His imagination was not dampened by the fact that Max and Dessamae Kaplan had entered the house twenty minutes before and were making noises in the living room. Low laughter. And a variety of other sounds. What is the sound of a wallet leaving a pocket? He found himself straining his ears to catch
it. Keep your wallet in your pocket, my son, he pleaded silently. And then he started to perspire. If you must be that stupid, my son, he thought, be sure and take your wallet out of your pocket.

Sixteen, he thought.

Finally he got up and put on his robe and slippers. He started down the stairs. He could hear them plainly now.

“I don't want to,” Dessamae said.

“Come on, Dess.”

He stopped, halfway down, and stood on the dark stairs, frozen. In a second he could hear a small sound, regular and rhythmic.
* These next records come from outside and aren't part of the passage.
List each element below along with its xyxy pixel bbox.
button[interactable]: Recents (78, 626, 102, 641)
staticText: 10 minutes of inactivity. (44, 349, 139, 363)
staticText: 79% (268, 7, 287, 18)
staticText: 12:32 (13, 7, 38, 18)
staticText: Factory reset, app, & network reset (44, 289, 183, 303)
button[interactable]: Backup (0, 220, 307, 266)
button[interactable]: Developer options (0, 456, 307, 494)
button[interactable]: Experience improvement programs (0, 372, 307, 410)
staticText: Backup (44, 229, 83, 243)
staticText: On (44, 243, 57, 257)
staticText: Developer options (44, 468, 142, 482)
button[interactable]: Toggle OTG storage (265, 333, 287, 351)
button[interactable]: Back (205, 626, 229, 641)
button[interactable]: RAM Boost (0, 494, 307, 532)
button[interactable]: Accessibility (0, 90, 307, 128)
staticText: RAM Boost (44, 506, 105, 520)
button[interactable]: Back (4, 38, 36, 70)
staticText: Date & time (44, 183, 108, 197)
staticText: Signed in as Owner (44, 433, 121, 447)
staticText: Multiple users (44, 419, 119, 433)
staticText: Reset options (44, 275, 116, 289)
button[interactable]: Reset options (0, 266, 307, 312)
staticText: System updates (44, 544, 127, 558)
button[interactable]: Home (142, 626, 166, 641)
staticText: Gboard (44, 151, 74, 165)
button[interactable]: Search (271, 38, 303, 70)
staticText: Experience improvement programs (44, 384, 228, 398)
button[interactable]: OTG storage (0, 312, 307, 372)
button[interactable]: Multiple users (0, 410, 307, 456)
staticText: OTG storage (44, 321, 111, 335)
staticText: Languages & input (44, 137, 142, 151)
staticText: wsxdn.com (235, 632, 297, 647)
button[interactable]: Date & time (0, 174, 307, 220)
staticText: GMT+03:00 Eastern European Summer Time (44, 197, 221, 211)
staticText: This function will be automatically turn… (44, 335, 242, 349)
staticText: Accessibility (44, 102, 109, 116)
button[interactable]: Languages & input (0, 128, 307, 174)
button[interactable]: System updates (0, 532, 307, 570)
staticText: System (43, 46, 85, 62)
He wanted to run away.

“That feels so good. . . . Ah, that's good.”

“Like this?”

“Uh-huh. . . . Hey—”

She laughed, a throaty sound. “Now you scratch my back, Max.”

Ah, you dirty old man, he told himself. You filthy middle-aged voyeur. He hurried down the stairs, stumbling a little, and pushed into the living room, blinking against the light.

They sat cross-legged on the rug in front of the fireplace, Dessamae holding the ivory Chinese backscratcher.

“Hello, Rabbi,” she said.

“Hi, Dad.”

He said hello. He couldn't look at either of them. He went into the kitchen and brewed some tea. They came in and joined him for the second cup.

When Max left to take her home he went up the stairs and crawled into the brass bed, falling into sleep like a man dropping into a warm bath.